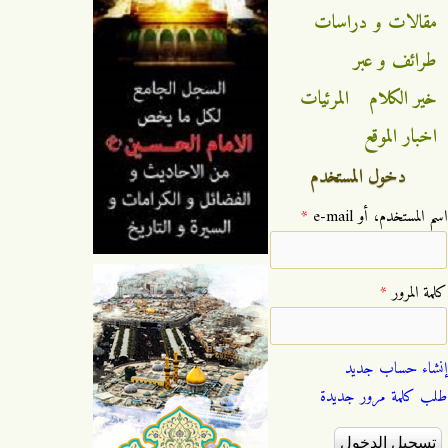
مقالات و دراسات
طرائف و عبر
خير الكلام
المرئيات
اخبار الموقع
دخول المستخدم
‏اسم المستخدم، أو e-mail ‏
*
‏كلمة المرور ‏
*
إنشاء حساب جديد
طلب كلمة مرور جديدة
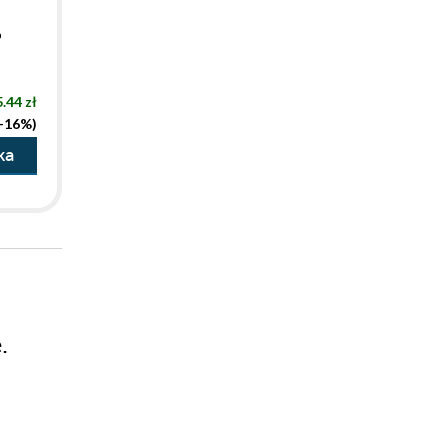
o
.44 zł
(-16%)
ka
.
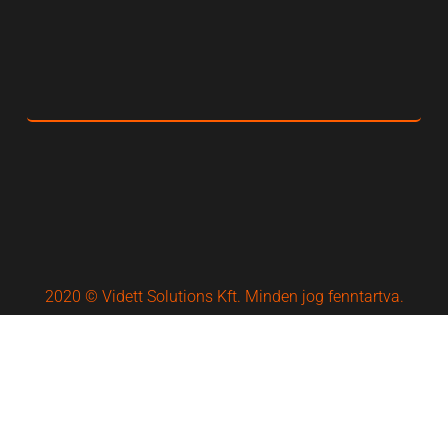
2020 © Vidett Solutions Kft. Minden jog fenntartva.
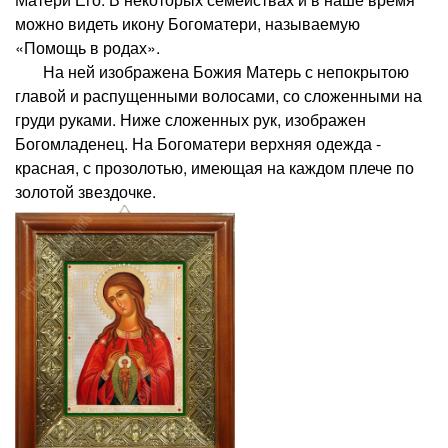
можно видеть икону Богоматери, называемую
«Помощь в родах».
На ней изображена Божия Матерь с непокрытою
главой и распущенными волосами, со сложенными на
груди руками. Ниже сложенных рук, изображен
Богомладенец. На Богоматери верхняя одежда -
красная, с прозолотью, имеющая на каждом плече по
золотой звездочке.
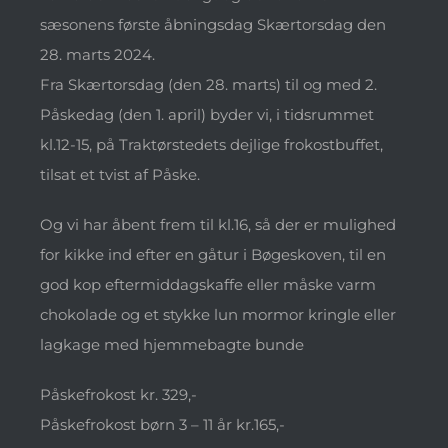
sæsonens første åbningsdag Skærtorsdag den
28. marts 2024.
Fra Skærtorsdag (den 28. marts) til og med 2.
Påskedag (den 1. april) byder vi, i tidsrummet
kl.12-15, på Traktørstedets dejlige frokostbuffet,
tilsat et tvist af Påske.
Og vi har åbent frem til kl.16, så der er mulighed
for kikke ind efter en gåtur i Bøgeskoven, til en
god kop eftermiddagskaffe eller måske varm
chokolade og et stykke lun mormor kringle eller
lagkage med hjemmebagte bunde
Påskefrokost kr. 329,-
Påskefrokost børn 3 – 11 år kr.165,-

================================

■ Task requirements
Report the count of lines in the listing above that include "Påskefrokost", and nothing more.

■ The completed task
2